Why climate change is back on the agenda
The coronavirus pandemic has pushed every other issue aside for the past six months, and for a while it even silenced young climate demonstrators, who moved their protests to the internet.
To be sure, there have been public protests since March, but they were about coronavirus measures (for and against); there were the Black Lives Matter (BML) demonstrations, a reaction to the death of George Floyd and other examples of police violence against African Americans, most recently when the officers who shot Breonna Taylor went relatively unpunished; and there were anti-BML demonstrations. Some of these protests were peaceful, some not. They were a reflection of polarized Western societies, and they all had one thing in common; they were a direct reaction to something that had happened there and then.
Climate change is different: It is not a one-time event highlighting a specific abuse. It is a bad state of affairs creeping up on us silently. A world under lockdown may have impeded the spread of the virus, but the earth has still been raging. The were floods, fires and hurricanes. Before mid-September, forest fires in California destroyed an area as large as that usually affected during the whole wildfire season. Climate change may be less immediate than the virus or societal injustice, but it is real nonetheless. In the long run it will kill more people than COVID-19 does; that may sound tasteless or macabre, but the truth often is.
Energized youth cannot be silenced for long. Last Friday students demonstrated in more than 3,500 locations worldwide, from Europe, to Asia, Africa and America, North and South. The most dramatic image was that of 18-year-old activist Mya-Rose Craig standing on an Arctic ice sheet to alert us to polar melting and rising sea levels.

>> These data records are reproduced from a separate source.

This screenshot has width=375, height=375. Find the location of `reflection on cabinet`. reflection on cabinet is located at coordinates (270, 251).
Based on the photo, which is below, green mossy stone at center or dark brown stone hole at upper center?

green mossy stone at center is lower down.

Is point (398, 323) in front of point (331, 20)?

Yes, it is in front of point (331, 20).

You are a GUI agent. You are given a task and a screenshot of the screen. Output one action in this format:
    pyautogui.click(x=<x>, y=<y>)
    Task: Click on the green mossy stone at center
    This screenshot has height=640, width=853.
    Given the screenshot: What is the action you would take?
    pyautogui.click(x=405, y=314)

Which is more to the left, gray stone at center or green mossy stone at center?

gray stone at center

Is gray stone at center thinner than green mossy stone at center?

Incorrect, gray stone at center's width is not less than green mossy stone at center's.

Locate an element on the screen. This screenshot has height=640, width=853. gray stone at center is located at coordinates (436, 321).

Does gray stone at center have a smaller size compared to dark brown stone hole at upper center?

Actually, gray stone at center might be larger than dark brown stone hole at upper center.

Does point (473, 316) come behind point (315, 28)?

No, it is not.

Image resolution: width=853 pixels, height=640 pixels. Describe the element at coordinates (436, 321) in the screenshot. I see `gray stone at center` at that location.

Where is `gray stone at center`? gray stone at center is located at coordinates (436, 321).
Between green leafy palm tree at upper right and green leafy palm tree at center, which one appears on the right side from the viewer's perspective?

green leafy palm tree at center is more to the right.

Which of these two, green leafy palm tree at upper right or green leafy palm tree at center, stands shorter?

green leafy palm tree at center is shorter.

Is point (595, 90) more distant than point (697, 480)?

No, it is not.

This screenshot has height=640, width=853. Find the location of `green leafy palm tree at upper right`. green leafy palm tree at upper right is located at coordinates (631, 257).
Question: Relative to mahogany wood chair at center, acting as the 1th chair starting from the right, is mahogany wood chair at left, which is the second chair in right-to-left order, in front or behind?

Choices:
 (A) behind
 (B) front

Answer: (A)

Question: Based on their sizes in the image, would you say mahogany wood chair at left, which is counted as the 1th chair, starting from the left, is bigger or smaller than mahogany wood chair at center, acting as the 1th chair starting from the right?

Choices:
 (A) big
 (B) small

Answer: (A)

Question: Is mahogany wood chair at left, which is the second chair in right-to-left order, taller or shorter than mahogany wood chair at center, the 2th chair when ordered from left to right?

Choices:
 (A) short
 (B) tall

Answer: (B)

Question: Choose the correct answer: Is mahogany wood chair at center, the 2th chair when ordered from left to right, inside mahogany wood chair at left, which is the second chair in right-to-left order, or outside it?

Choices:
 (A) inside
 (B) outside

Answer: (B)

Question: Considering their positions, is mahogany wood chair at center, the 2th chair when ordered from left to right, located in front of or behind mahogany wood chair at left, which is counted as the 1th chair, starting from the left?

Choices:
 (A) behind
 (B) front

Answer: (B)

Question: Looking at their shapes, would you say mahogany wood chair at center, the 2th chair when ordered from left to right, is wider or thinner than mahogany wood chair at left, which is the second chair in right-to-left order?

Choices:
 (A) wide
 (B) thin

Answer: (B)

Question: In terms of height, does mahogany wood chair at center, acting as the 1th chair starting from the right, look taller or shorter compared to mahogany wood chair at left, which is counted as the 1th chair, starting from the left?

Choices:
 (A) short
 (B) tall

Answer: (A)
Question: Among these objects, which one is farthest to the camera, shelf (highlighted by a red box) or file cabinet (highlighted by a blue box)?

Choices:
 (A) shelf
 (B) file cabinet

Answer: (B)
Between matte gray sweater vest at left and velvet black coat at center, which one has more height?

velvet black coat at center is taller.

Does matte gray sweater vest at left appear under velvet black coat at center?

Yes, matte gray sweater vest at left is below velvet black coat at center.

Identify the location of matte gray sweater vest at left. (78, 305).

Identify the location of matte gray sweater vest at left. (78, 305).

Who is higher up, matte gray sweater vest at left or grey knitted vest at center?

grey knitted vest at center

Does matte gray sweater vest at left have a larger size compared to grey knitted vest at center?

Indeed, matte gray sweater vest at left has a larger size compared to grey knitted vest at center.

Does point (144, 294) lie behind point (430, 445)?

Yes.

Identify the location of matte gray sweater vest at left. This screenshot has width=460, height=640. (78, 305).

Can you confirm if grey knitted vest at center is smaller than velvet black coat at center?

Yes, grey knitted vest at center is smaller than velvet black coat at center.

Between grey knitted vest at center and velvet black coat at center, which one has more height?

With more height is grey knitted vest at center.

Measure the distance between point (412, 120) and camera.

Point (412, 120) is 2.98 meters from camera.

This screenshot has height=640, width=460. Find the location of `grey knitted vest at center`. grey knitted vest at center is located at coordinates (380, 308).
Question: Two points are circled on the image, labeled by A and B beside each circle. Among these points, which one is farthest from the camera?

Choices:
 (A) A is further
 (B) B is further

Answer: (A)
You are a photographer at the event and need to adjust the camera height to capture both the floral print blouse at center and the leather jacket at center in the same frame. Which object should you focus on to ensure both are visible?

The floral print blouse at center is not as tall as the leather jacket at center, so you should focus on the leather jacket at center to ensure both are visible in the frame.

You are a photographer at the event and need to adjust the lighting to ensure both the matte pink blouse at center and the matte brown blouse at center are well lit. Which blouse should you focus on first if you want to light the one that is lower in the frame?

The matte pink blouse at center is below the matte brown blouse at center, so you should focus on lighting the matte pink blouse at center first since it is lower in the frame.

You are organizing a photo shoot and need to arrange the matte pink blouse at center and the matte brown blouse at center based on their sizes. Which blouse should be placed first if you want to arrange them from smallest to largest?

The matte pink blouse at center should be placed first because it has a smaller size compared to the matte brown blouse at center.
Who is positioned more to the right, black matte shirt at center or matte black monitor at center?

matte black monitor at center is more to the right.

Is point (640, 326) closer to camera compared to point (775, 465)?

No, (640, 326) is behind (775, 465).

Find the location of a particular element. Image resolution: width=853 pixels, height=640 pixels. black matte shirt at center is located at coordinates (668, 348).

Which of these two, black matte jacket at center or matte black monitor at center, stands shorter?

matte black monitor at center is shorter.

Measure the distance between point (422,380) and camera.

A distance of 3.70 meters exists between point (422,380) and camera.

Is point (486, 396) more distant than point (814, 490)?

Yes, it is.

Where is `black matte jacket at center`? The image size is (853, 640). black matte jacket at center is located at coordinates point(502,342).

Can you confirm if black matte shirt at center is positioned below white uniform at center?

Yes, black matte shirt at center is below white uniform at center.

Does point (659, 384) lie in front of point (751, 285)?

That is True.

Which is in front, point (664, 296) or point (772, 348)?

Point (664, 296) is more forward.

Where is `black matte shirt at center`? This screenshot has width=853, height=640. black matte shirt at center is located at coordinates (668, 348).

There were 400 demonstrations in Germany, and 21,000 young people congregated in Berlin alone. Swedish activist Greta Thunberg, who started the movement, gathered her supporters in Stockholm.
In many places, the protest organizers prescribed masks and adhered to social distancing rules, which is more than can be said for other demonstrations since March, whatever the cause. The demonstrators were predominantly young, understandably so, since they will inherit this world and they want to live on an inhabitable planet. Their key demand was an end to burning fossil fuels by 2030, which is ambitious to say the least. Their slogan was “Not one degree more!”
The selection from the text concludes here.